Mauricio Pochettino isn't just coaching the United States national team — he's the centrepiece of a project with serious money and serious ambition behind it. With the 2026 World Cup arriving on home soil, the stakes couldn't be more plainly drawn.
The backing comes from some of the wealthiest figures in American sport, people who have decided that a home World Cup is too large an opportunity to waste on mediocrity. Pochettino was the name they landed on. That tells you something about what they believe this project can be.
Why Pochettino, why now
This is a coach who took Tottenham to a Champions League final on a fraction of the budget his rivals were spending. He rebuilt Southampton from the Championship. He knows what under-resourced ambition looks like, and he knows how to channel it. The US job is different — the resource is there, the expectation is enormous — but the task of forging a coherent team from a fragmented talent pool is familiar territory.

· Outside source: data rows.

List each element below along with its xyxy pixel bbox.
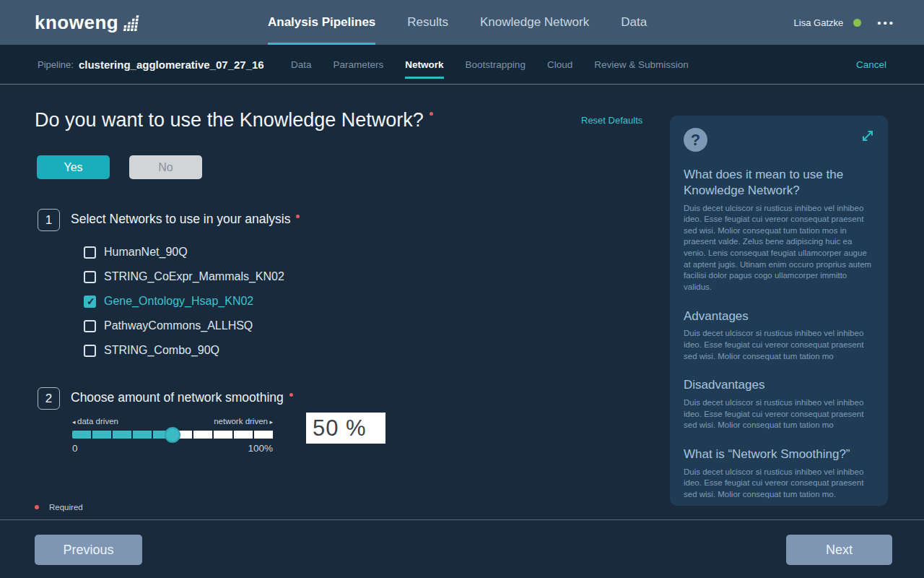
network-option-pathwaycommons[interactable]: PathwayCommons_ALLHSQ — [84, 314, 284, 338]
nav-item-knowledge-network[interactable]: Knowledge Network — [480, 0, 589, 45]
option-label: HumanNet_90Q — [104, 246, 188, 259]
slider-segment — [133, 431, 152, 439]
option-label: Gene_Ontology_Hsap_KN02 — [104, 295, 253, 308]
step2-title-text: Choose amount of network smoothing — [71, 390, 284, 405]
user-status-icon — [853, 19, 861, 27]
slider-labels: ◂ data driven network driven ▸ — [72, 417, 273, 426]
help-section-heading: What is “Network Smoothing?” — [684, 447, 874, 462]
pipeline-name: clustering_agglomerative_07_27_16 — [79, 59, 264, 71]
nav-item-results[interactable]: Results — [407, 0, 448, 45]
smoothing-slider: ◂ data driven network driven ▸ 0 100% — [72, 417, 273, 454]
expand-icon[interactable] — [861, 129, 874, 142]
checkbox-icon[interactable] — [84, 246, 96, 259]
network-option-gene-ontology[interactable]: Gene_Ontology_Hsap_KN02 — [84, 289, 284, 314]
logo-dots-icon — [123, 15, 141, 33]
pipeline-step-tabs: Data Parameters Network Bootstrapping Cl… — [291, 45, 689, 85]
network-option-string-combo[interactable]: STRING_Combo_90Q — [84, 338, 284, 363]
no-button[interactable]: No — [129, 155, 202, 179]
left-arrow-icon: ◂ — [72, 418, 77, 426]
overflow-menu-icon[interactable]: ••• — [877, 17, 895, 29]
slider-segment — [234, 431, 253, 439]
help-section-body: Duis decet ulciscor si rusticus inhibeo … — [684, 203, 874, 293]
reset-defaults-link[interactable]: Reset Defaults — [581, 115, 642, 126]
option-label: STRING_CoExpr_Mammals_KN02 — [104, 270, 284, 283]
tab-parameters[interactable]: Parameters — [334, 45, 384, 85]
pipeline-label: Pipeline: — [38, 59, 74, 70]
slider-minmax: 0 100% — [72, 443, 273, 454]
step2-number: 2 — [38, 387, 60, 410]
required-note: Required — [35, 503, 83, 512]
page-question: Do you want to use the Knowledge Network… — [35, 109, 433, 131]
checkbox-checked-icon[interactable] — [84, 296, 96, 308]
user-name[interactable]: Lisa Gatzke — [794, 17, 844, 28]
step1-number: 1 — [38, 209, 60, 231]
slider-right-label: network driven ▸ — [214, 417, 273, 426]
smoothing-value-field[interactable]: 50 % — [306, 413, 385, 444]
checkbox-icon[interactable] — [84, 345, 96, 357]
slider-min-label: 0 — [72, 443, 78, 454]
slider-segment — [72, 431, 91, 439]
right-arrow-icon: ▸ — [268, 418, 273, 426]
brand-name: knoweng — [35, 12, 118, 34]
step2-title: Choose amount of network smoothing — [71, 390, 293, 405]
required-indicator — [430, 112, 433, 116]
required-note-text: Required — [49, 503, 83, 512]
help-panel-header: ? — [684, 128, 874, 152]
help-section-body: Duis decet ulciscor si rusticus inhibeo … — [684, 397, 874, 431]
step1-title-text: Select Networks to use in your analysis — [71, 212, 290, 226]
slider-segment — [193, 431, 212, 439]
required-indicator — [35, 505, 39, 509]
slider-track[interactable] — [72, 431, 273, 439]
tab-bootstrapping[interactable]: Bootstrapping — [466, 45, 526, 85]
tab-network[interactable]: Network — [405, 45, 443, 85]
smoothing-value-text: 50 % — [313, 415, 367, 441]
slider-segment — [113, 431, 131, 439]
slider-left-label-text: data driven — [77, 417, 118, 426]
help-section-heading: Disadvantages — [684, 377, 874, 393]
option-label: STRING_Combo_90Q — [104, 344, 219, 357]
help-icon: ? — [684, 128, 707, 152]
network-option-humannet[interactable]: HumanNet_90Q — [84, 240, 284, 264]
page-question-text: Do you want to use the Knowledge Network… — [35, 109, 424, 131]
required-indicator — [289, 393, 293, 397]
option-label: PathwayCommons_ALLHSQ — [104, 319, 253, 332]
tab-review-submission[interactable]: Review & Submission — [594, 45, 689, 85]
slider-segment — [254, 431, 273, 439]
slider-handle[interactable] — [165, 427, 180, 443]
footer-divider — [0, 519, 924, 520]
network-options-list: HumanNet_90Q STRING_CoExpr_Mammals_KN02 … — [84, 240, 284, 363]
yes-button[interactable]: Yes — [37, 155, 110, 179]
cancel-link[interactable]: Cancel — [856, 59, 886, 70]
checkbox-icon[interactable] — [84, 320, 96, 332]
previous-button[interactable]: Previous — [35, 535, 142, 565]
help-section-body: Duis decet ulciscor si rusticus inhibeo … — [684, 328, 874, 362]
slider-left-label: ◂ data driven — [72, 417, 118, 426]
nav-item-analysis-pipelines[interactable]: Analysis Pipelines — [268, 0, 375, 45]
help-sections: What does it mean to use the Knowledge N… — [684, 167, 874, 500]
help-section-heading: What does it mean to use the Knowledge N… — [684, 167, 874, 199]
help-section-body: Duis decet ulciscor si rusticus inhibeo … — [684, 467, 874, 501]
help-panel: ? What does it mean to use the Knowledge… — [670, 116, 888, 506]
tab-cloud[interactable]: Cloud — [547, 45, 572, 85]
tab-data[interactable]: Data — [291, 45, 312, 85]
nav-item-data[interactable]: Data — [621, 0, 647, 45]
pipeline-subnav: Pipeline: clustering_agglomerative_07_27… — [0, 45, 924, 85]
next-button[interactable]: Next — [786, 535, 892, 565]
top-navbar: knoweng Analysis Pipelines Results Knowl… — [0, 0, 924, 45]
main-content: Do you want to use the Knowledge Network… — [0, 85, 924, 578]
step1-title: Select Networks to use in your analysis — [71, 212, 300, 227]
checkbox-icon[interactable] — [84, 271, 96, 283]
top-nav-items: Analysis Pipelines Results Knowledge Net… — [268, 0, 647, 45]
slider-right-label-text: network driven — [214, 417, 268, 426]
network-option-string-coexpr[interactable]: STRING_CoExpr_Mammals_KN02 — [84, 264, 284, 289]
brand-logo[interactable]: knoweng — [35, 12, 141, 34]
slider-segment — [92, 431, 111, 439]
user-area: Lisa Gatzke ••• — [794, 0, 895, 45]
required-indicator — [296, 215, 300, 218]
slider-segment — [214, 431, 232, 439]
help-section-heading: Advantages — [684, 309, 874, 324]
slider-max-label: 100% — [248, 443, 273, 454]
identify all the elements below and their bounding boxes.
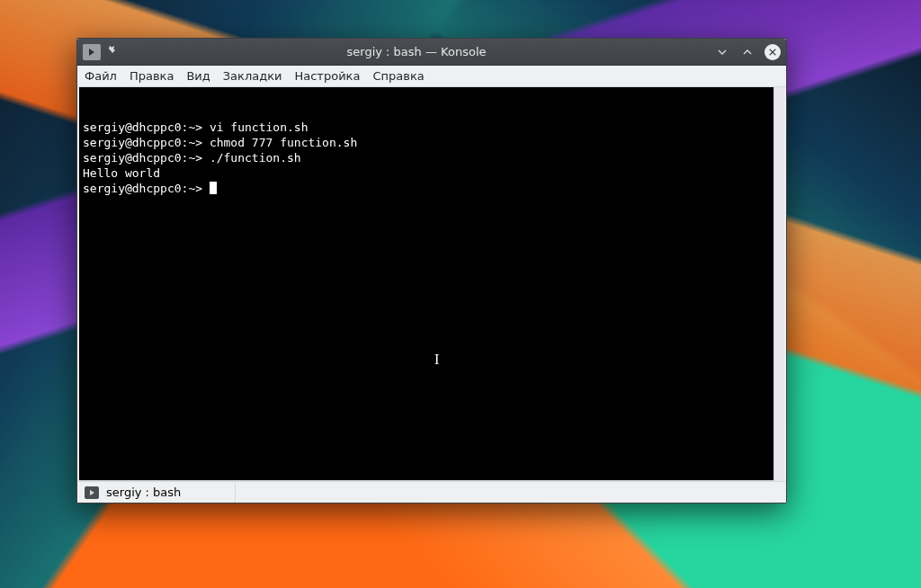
shell-prompt: sergiy@dhcppc0:~>: [83, 182, 210, 195]
tab-label: sergiy : bash: [106, 486, 181, 499]
menu-bookmarks[interactable]: Закладки: [223, 69, 282, 83]
menu-view[interactable]: Вид: [186, 69, 210, 83]
tab-session[interactable]: sergiy : bash: [77, 482, 236, 503]
terminal-line: sergiy@dhcppc0:~> ./function.sh: [83, 150, 770, 165]
shell-prompt: sergiy@dhcppc0:~>: [83, 120, 210, 134]
shell-command: ./function.sh: [210, 151, 301, 165]
terminal-icon: [85, 486, 99, 499]
minimize-button[interactable]: [714, 44, 730, 60]
konsole-window: sergiy : bash — Konsole Файл Правка Вид …: [76, 38, 787, 503]
text-cursor-icon: I: [434, 352, 439, 367]
menu-file[interactable]: Файл: [85, 69, 117, 83]
menu-help[interactable]: Справка: [372, 69, 424, 83]
shell-output: Hello world: [83, 166, 160, 180]
pin-icon[interactable]: [106, 44, 119, 59]
terminal[interactable]: sergiy@dhcppc0:~> vi function.shsergiy@d…: [79, 87, 773, 481]
block-cursor: [210, 182, 217, 194]
window-title: sergiy : bash — Konsole: [119, 45, 714, 58]
close-button[interactable]: [765, 44, 781, 60]
shell-command: chmod 777 function.sh: [210, 136, 357, 149]
tab-bar: sergiy : bash: [77, 481, 786, 503]
terminal-area: sergiy@dhcppc0:~> vi function.shsergiy@d…: [77, 87, 786, 481]
menu-settings[interactable]: Настройка: [294, 69, 360, 83]
terminal-line: sergiy@dhcppc0:~> vi function.sh: [83, 120, 770, 135]
shell-command: vi function.sh: [210, 120, 308, 134]
window-titlebar[interactable]: sergiy : bash — Konsole: [77, 39, 786, 66]
app-icon: [83, 44, 101, 60]
vertical-scrollbar[interactable]: [773, 87, 784, 481]
maximize-button[interactable]: [739, 44, 756, 60]
shell-prompt: sergiy@dhcppc0:~>: [83, 136, 210, 149]
terminal-line: sergiy@dhcppc0:~>: [83, 181, 770, 196]
terminal-line: sergiy@dhcppc0:~> chmod 777 function.sh: [83, 135, 770, 150]
menu-bar: Файл Правка Вид Закладки Настройка Справ…: [77, 66, 786, 87]
shell-prompt: sergiy@dhcppc0:~>: [83, 151, 210, 165]
menu-edit[interactable]: Правка: [130, 69, 174, 83]
terminal-line: Hello world: [83, 165, 770, 181]
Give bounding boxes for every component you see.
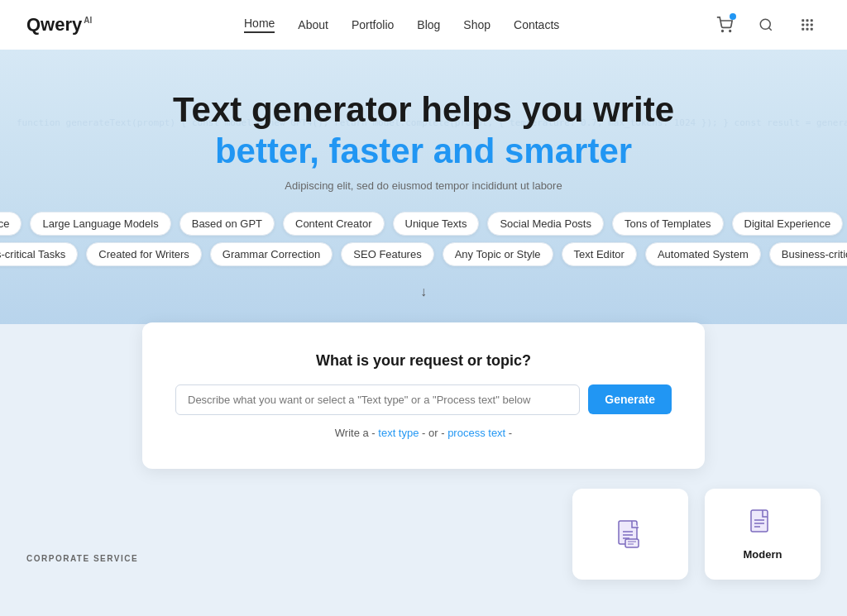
page-wrap: What is your request or topic? Generate … — [0, 324, 847, 469]
card-title: What is your request or topic? — [175, 352, 672, 370]
logo[interactable]: Qwery AI — [26, 14, 92, 36]
svg-rect-8 — [811, 24, 813, 26]
service-card-2[interactable]: Modern — [705, 489, 821, 580]
svg-rect-5 — [811, 19, 813, 21]
svg-rect-3 — [802, 19, 804, 21]
cart-button[interactable] — [711, 12, 738, 38]
nav-portfolio[interactable]: Portfolio — [352, 18, 394, 31]
logo-ai-badge: AI — [84, 16, 92, 25]
main-nav: Home About Portfolio Blog Shop Contacts — [244, 17, 559, 33]
search-button[interactable] — [753, 12, 779, 38]
input-row: Generate — [175, 384, 672, 415]
header: Qwery AI Home About Portfolio Blog Shop … — [0, 0, 847, 50]
tag-experience[interactable]: Experience — [0, 212, 22, 236]
service-card-label: Modern — [744, 548, 782, 561]
tag-llm[interactable]: Large Language Models — [30, 212, 170, 236]
hint-middle: - or - — [422, 427, 444, 439]
logo-text: Qwery — [26, 14, 82, 36]
scroll-arrow[interactable]: ↓ — [26, 284, 821, 299]
tag-grammar[interactable]: Grammar Correction — [210, 242, 333, 266]
svg-rect-9 — [802, 28, 804, 31]
svg-rect-7 — [806, 24, 809, 26]
tag-social-media[interactable]: Social Media Posts — [487, 212, 604, 236]
topic-input[interactable] — [175, 384, 580, 415]
hero-headline-line1: Text generator helps you write — [173, 90, 674, 129]
hero-headline-line2: better, faster and smarter — [26, 131, 821, 172]
tags-row-1: Experience Large Language Models Based o… — [0, 212, 847, 236]
doc-icon-2 — [746, 507, 779, 540]
grid-menu-button[interactable] — [794, 12, 821, 38]
tag-unique-texts[interactable]: Unique Texts — [393, 212, 480, 236]
tag-gpt[interactable]: Based on GPT — [179, 212, 275, 236]
corp-label: CORPORATE SERVICE — [26, 554, 138, 580]
tags-row-2: Business-critical Tasks Created for Writ… — [0, 242, 847, 266]
doc-icon-1 — [614, 518, 647, 551]
hero-headline: Text generator helps you write better, f… — [26, 89, 821, 173]
svg-point-2 — [760, 19, 770, 29]
tag-business-critical[interactable]: Business-critical Tasks — [0, 242, 78, 266]
tag-content-creator[interactable]: Content Creator — [283, 212, 385, 236]
generate-button[interactable]: Generate — [588, 384, 672, 414]
tag-seo[interactable]: SEO Features — [341, 242, 433, 266]
nav-about[interactable]: About — [298, 18, 328, 31]
tags-container: Experience Large Language Models Based o… — [0, 212, 847, 273]
service-card-1[interactable] — [572, 489, 688, 580]
nav-blog[interactable]: Blog — [417, 18, 440, 31]
tag-templates[interactable]: Tons of Templates — [612, 212, 724, 236]
hero-section: function generateText(prompt) { const mo… — [0, 50, 847, 324]
process-text-link[interactable]: process text — [447, 427, 505, 439]
tag-automated[interactable]: Automated System — [645, 242, 761, 266]
svg-point-0 — [722, 31, 724, 32]
cart-badge — [730, 13, 736, 20]
text-type-link[interactable]: text type — [378, 427, 419, 439]
nav-shop[interactable]: Shop — [463, 18, 490, 31]
nav-home[interactable]: Home — [244, 17, 275, 33]
svg-rect-6 — [802, 24, 804, 26]
card-hint: Write a - text type - or - process text … — [175, 427, 672, 439]
hero-subtitle: Adipiscing elit, sed do eiusmod tempor i… — [26, 179, 821, 192]
hint-suffix: - — [509, 427, 512, 439]
hint-prefix: Write a - — [335, 427, 376, 439]
header-icons — [711, 12, 821, 38]
tag-text-editor[interactable]: Text Editor — [562, 242, 637, 266]
tag-digital[interactable]: Digital Experience — [732, 212, 844, 236]
svg-rect-4 — [806, 19, 809, 21]
svg-rect-11 — [811, 28, 813, 31]
nav-contacts[interactable]: Contacts — [514, 18, 559, 31]
svg-rect-16 — [625, 539, 639, 547]
generator-card: What is your request or topic? Generate … — [142, 322, 705, 469]
svg-rect-19 — [751, 510, 768, 532]
svg-rect-10 — [806, 28, 809, 31]
bottom-section: CORPORATE SERVICE Mo — [0, 469, 847, 580]
tag-writers[interactable]: Created for Writers — [86, 242, 202, 266]
svg-point-1 — [730, 31, 731, 32]
tag-business2[interactable]: Business-critical Tasks — [769, 242, 847, 266]
tag-topic-style[interactable]: Any Topic or Style — [443, 242, 553, 266]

American soccer has never had a moment quite like 2026. Hosting the tournament, co-hosting with Canada and Mexico, means guaranteed games on home soil deep into the competition if results go right. The pressure to actually perform, rather than simply participate, is real.
What the money means in practice
Billionaire investment doesn't win football matches. But it does mean Pochettino gets the support structure, the staff, and the development infrastructure to build something rather than just manage a squad. That's the difference between a project and a gig.
Whether the players available to him are ready to meet the moment is the question no amount of financial backing can answer. The 2026 group stage draw will tell us a great deal about how realistic the dream actually is — and where US odds should realistically sit heading into tournament football on their own turf.